'Rapper's Delight' (And Commercial Hip-Hop) Turns 30

Last week, MTV News unveiled its list of the Hottest MCs in the Game (topped, rightfully so, by none other than Jay-Z). This week marks a key moment in hip-hop history, as the Sugarhill Gang's "Rapper's Delight" — the first real hip-hop single — was unleashed a full 30 years ago. If you had described the concept of "Rapper's Delight" to somebody ("Hey, I've got this breakdown in the middle of a disco song — let me rhythmically recite poetry over it!") in the age before rap music, that person probably would have rolled his eyes at the very concept. But the concept certainly took off, and after "Rapper's Delight" impacted the pop charts, hip-hop as a commercial force was born and it has rarely relinquished its hold on pop music since.

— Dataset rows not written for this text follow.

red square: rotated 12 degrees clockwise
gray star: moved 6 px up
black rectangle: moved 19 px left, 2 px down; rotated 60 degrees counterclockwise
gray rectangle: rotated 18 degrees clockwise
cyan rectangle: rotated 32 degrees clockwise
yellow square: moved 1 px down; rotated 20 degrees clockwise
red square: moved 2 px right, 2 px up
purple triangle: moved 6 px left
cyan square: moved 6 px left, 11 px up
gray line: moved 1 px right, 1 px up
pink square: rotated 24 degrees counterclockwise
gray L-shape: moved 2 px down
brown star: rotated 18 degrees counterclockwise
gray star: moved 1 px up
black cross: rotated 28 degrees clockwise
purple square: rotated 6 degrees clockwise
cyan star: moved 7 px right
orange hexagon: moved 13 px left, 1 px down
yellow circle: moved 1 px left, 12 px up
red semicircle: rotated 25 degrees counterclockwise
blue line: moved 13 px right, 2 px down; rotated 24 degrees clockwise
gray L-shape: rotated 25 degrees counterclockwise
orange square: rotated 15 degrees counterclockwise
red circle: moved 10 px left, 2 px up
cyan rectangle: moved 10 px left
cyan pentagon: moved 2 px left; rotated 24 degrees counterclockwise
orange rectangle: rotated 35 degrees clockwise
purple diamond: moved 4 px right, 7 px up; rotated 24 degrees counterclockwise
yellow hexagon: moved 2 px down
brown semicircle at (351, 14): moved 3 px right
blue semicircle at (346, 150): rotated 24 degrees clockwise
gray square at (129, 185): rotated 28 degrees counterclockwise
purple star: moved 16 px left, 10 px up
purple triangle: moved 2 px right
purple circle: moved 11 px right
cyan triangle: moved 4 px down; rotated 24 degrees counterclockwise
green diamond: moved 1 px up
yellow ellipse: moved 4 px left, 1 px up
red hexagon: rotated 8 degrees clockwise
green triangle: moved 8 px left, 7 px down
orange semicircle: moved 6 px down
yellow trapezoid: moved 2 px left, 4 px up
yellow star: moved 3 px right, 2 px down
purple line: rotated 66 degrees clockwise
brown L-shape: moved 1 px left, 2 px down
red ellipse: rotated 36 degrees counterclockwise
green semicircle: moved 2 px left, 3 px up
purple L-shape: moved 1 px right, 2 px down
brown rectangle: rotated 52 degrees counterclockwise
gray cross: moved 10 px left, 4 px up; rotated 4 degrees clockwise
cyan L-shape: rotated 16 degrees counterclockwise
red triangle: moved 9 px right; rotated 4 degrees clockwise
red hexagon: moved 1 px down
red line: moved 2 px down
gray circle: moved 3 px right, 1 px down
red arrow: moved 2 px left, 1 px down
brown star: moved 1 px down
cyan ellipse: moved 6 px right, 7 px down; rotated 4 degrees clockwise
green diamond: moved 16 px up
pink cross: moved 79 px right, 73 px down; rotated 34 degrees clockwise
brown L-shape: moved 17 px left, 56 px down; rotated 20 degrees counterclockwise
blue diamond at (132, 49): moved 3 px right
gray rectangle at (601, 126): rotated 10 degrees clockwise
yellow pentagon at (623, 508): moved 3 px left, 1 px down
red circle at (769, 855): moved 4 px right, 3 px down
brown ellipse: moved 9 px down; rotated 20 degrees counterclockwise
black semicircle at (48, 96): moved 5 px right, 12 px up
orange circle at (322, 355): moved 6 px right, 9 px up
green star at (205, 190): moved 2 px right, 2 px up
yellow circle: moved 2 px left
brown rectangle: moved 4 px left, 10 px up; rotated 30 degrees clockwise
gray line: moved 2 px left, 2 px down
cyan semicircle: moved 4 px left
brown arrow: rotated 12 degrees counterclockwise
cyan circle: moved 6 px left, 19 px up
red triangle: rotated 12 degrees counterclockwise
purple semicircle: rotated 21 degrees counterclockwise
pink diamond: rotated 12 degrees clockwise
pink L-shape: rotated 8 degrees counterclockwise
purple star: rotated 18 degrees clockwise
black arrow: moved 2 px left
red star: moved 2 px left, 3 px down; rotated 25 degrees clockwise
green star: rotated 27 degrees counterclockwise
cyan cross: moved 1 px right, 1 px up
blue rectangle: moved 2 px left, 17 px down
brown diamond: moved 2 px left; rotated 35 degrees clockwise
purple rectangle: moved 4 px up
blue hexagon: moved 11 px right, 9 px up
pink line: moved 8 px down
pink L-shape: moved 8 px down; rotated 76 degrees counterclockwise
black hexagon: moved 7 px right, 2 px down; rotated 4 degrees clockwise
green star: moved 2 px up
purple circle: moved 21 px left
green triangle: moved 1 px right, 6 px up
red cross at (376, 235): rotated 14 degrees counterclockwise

Though the track consists of the same repetitive bass loop and the rhyming styles of Wonder Mike, Big Bank Hank and Master Gee all sound pretty pedestrian by today's standards, "Rapper's Delight" holds up amazingly well. It set an incredible precedent for everything that game after it, as the lyrics are full of boasting, comedy, personal stories and even a bit of danger — basically, the four core tenets of any decent rap song. (Champs like Jigga can do all four in the same line.) The Sugarhill Gang still dust off the lines from "Rapper's Delight" from time to time, but their indestructible legacy is forever cemented by the song and the vast influence they had on everybody who came after them.